The linchpin of Modern Monetary Theory is an ontological glitch which is more profound than it first appears. Our notions of debt and money are being stretched. In their Platonic ideals, Debt is a loan you have to pay back, and Money is in short supply. In an item of unsurprising non-news, politicians, academics, the financial system, and Western culture are collaborating to change the rules. We’ve been here before. In fact, we’ve been here for a while.
The authority to create money has always flirted with the temptation to spend (too much of) it. This is the well-worn story of crooked sovereigns, diluted coins, paper money, and bankrupted peoples. But also of ‘normal’ governments in ‘abnormal’ times, also of QE, of Nixon, of Bretton Woods; also, yes, even of the gold standard. While in principle an international institution securing paper money’s value in relation to gold, the gold standard also provided a centralized mechanism (used many times) to devalue it!
The circumstances which have put ‘MMT’ on the tips of tongues are a long time coming. When we weren’t looking, and then when we were, government debt in many developed countries reached a point where we had to stop counting levels, and start counting ratios, first derivatives, and second derivatives. The magnitude of outstanding debt just didn’t make sense anymore. The American people didn’t exactly agree to this. A more principled component of the Millennial malaise is an ongoing generational and sectoral transfer, a component of which is the interest paid on past public spending. The private creditors, however, did agree to this, even when it was clear that the Platonic ideal of Repayment must also be sacrificed. Why? Because there is only one thing that the US-led global financial system hates more than default: not enough debt! Yes, instead of repayment they prefer the ‘subscription model’, which 1) furnishes consistent income and 2) maintains a political dependency on the banks by the state, corporations, and households, meanwhile 3) generating the instruments which undergird the entire global financial system.

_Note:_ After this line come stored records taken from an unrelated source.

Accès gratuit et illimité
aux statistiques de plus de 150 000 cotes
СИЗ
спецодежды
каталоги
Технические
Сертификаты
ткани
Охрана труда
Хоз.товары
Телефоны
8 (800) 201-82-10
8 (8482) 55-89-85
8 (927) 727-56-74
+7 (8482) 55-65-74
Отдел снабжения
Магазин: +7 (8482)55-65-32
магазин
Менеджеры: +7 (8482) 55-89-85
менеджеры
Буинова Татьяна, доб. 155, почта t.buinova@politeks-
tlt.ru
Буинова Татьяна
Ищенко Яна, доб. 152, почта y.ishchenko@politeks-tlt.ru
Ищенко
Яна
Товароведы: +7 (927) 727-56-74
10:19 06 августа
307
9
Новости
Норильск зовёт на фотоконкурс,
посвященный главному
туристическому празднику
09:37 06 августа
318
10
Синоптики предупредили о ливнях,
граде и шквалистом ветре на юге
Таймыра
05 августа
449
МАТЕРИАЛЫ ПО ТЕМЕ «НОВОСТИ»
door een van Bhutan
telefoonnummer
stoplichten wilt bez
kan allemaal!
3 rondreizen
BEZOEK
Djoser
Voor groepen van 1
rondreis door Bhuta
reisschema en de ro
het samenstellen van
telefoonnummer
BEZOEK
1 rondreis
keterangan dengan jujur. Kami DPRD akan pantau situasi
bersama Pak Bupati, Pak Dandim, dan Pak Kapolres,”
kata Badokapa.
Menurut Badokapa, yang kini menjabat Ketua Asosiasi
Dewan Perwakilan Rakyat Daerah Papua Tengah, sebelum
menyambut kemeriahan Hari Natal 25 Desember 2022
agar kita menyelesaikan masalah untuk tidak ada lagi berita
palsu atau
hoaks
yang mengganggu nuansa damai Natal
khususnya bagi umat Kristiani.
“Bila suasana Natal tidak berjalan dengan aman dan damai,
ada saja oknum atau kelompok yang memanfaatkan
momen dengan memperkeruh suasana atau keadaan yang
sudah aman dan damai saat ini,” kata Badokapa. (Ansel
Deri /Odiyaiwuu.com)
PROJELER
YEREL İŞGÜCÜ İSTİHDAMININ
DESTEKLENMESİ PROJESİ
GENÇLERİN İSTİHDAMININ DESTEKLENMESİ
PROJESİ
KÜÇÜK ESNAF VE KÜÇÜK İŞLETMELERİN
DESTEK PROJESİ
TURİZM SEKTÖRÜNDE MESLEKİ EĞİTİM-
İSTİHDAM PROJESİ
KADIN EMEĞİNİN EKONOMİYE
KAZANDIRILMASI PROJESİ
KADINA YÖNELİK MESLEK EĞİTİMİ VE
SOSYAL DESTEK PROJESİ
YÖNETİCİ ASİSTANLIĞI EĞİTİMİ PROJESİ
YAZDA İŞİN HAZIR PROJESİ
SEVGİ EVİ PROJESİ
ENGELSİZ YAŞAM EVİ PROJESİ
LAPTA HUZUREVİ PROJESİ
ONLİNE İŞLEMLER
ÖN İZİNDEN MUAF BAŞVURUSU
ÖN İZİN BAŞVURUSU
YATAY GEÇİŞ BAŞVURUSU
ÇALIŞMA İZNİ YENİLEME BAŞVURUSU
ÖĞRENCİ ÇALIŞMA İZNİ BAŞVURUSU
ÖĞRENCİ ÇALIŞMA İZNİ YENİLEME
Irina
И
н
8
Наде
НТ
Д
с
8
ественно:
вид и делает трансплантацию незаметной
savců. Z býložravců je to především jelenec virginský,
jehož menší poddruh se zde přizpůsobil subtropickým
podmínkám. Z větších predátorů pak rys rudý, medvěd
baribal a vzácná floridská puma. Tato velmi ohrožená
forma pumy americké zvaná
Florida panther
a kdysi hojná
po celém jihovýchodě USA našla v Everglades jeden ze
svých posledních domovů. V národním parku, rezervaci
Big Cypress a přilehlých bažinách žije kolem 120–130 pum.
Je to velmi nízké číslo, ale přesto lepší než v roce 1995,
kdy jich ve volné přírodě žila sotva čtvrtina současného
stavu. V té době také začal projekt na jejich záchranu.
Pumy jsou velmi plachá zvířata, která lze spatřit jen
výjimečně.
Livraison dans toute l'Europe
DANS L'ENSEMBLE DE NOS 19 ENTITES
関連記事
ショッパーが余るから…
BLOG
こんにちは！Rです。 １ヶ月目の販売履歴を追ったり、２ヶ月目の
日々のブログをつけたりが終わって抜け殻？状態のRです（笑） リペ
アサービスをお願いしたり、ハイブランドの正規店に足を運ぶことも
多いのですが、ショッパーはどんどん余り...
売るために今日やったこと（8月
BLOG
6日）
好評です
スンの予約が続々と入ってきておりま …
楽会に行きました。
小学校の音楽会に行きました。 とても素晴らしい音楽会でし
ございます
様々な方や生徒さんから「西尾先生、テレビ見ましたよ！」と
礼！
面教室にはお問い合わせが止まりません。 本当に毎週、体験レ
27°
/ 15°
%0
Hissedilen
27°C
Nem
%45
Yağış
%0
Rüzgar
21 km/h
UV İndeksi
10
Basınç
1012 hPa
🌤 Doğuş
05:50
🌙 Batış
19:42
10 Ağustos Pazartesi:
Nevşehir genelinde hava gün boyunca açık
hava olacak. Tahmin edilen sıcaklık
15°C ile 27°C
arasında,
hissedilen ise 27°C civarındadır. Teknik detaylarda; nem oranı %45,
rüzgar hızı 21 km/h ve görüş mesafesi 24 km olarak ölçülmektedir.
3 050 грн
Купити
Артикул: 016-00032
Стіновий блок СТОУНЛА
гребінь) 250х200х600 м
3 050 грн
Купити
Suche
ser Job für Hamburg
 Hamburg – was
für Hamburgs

Modern Monetary Theory is a political reaction to the constraints and costs of private financing for public spending. It is the explicit position that fiscal policy and monetary policy should be coordinated in order to avoid these constraints and costs. This can be done both by ‘monetizing’ debt (for past spending) and by creating ‘helicopter money’ (for new spending). In the hands of the MMT proponents currently on stage, this agenda is a precisely redistributive one, with a focus on social programs. But it doesn’t have to be. It could just as easily be a military agenda driving the de-linking of private finance and public spending. In fact, the past creation of debt is just as much an impetus in this direction as new social spending objectives, and tax cuts do just as much as big social (or ‘other’) bills to bring this idea into the realm of possibility—or necessity. This is why both sides of the aisle have equally contributed to the present circumstances which now demand and generate a ‘theory’.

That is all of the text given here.